Exercise instructions
For the entries below, how many lines include the word "مجوز"? Give the figure and nothing more.

-- Available data follows --

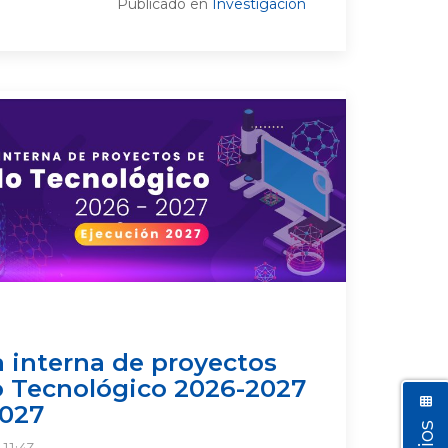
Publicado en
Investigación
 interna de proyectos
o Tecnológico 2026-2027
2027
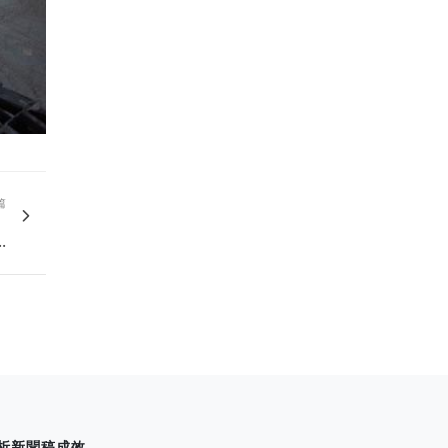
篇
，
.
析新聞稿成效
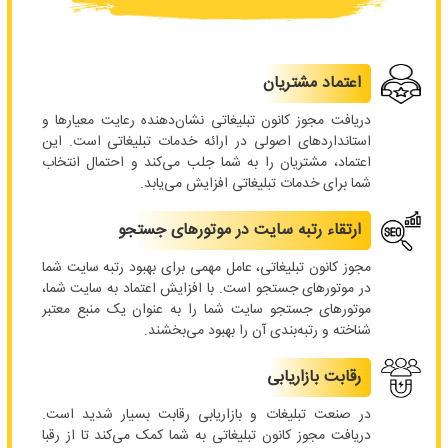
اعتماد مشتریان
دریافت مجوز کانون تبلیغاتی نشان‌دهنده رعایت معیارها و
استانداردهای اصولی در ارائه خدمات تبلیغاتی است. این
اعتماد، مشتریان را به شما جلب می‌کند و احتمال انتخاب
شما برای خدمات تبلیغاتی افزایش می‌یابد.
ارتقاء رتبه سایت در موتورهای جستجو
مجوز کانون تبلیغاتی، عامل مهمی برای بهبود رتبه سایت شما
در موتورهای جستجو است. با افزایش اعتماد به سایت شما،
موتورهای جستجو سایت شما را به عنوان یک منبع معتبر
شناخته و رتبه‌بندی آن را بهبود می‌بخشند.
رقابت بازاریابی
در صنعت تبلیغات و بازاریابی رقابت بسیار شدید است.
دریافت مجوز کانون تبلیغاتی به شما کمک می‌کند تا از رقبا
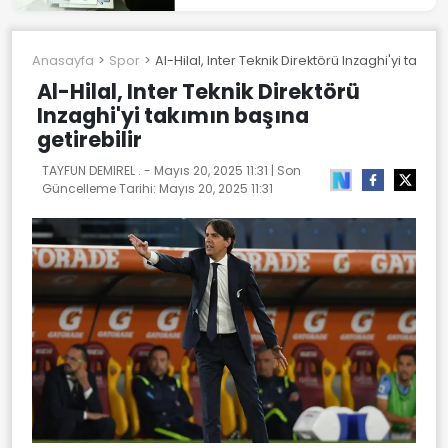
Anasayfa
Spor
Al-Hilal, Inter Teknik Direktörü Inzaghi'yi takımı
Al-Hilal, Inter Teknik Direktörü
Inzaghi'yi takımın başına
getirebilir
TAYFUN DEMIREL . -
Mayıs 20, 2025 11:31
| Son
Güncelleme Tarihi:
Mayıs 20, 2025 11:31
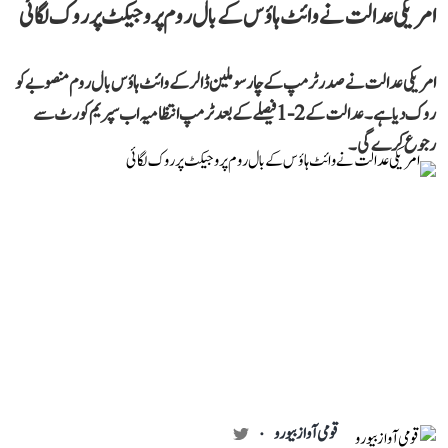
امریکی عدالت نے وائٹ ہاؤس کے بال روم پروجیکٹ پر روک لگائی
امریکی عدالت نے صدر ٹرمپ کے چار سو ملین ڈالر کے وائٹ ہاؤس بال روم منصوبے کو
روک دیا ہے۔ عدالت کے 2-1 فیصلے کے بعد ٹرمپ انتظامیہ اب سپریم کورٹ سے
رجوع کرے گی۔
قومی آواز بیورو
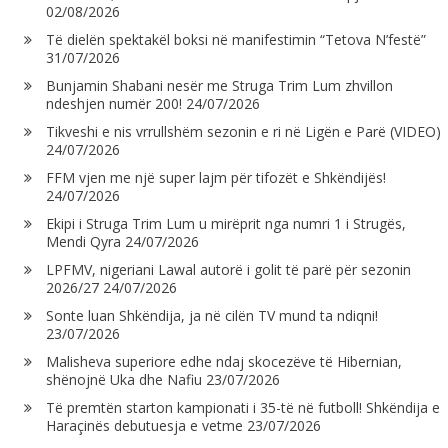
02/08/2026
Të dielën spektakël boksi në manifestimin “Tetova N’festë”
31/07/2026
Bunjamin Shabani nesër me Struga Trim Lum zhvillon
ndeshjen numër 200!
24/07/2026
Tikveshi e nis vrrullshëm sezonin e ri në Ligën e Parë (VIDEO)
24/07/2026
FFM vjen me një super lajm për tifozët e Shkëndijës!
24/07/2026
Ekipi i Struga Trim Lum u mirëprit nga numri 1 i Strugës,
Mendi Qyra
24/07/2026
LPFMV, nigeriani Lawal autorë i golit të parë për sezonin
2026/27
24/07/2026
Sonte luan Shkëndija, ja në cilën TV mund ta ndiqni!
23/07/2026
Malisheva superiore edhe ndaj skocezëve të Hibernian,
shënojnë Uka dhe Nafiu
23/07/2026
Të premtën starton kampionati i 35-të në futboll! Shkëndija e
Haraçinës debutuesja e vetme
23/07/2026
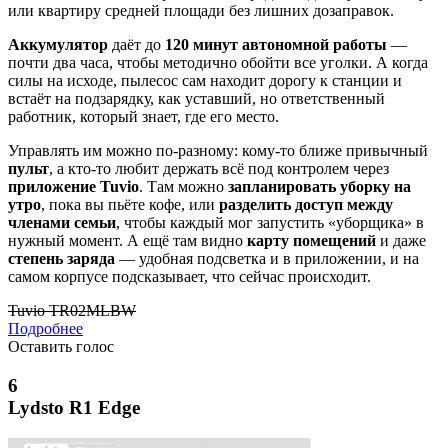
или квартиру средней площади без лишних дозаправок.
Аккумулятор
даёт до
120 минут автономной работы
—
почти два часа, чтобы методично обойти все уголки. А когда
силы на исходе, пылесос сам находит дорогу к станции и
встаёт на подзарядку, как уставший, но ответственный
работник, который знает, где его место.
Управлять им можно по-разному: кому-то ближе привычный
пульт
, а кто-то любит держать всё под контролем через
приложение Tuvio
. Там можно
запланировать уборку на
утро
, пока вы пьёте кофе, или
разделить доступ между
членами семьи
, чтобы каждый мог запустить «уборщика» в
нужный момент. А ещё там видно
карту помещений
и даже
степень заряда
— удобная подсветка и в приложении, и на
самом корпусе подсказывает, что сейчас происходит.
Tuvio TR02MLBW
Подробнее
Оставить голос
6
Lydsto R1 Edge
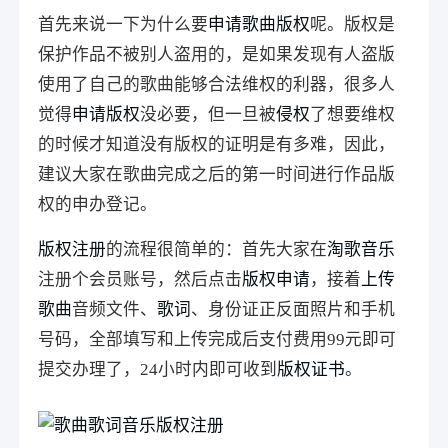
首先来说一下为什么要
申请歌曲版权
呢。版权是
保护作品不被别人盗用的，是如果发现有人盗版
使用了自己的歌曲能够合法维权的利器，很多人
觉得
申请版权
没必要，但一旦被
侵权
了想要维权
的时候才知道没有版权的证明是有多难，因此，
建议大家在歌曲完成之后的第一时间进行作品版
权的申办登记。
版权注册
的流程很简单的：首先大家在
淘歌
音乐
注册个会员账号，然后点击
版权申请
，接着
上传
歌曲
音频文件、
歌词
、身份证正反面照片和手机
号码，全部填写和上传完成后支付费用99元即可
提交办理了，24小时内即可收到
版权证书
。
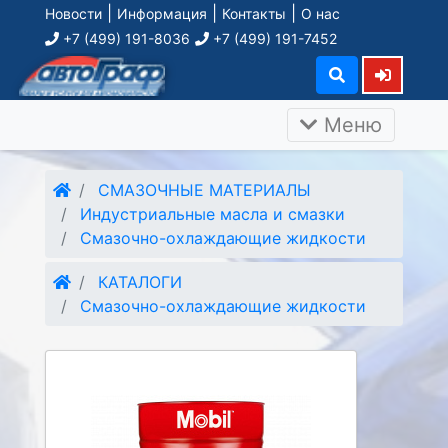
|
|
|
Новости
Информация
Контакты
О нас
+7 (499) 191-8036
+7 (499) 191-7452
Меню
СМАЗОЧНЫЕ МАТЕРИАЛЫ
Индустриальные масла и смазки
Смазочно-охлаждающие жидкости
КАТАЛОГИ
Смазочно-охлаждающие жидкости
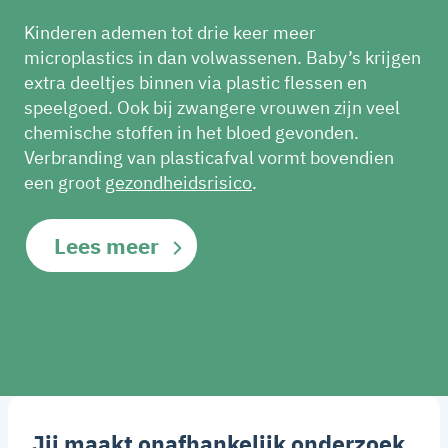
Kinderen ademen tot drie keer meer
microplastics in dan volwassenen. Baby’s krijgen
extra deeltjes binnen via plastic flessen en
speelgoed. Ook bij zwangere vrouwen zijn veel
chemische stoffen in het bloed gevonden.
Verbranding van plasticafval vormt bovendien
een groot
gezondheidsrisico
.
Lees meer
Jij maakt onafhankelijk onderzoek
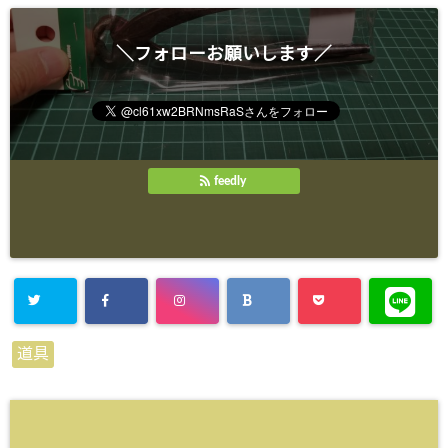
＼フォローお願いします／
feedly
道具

-- Available data concluded --

Written answer
3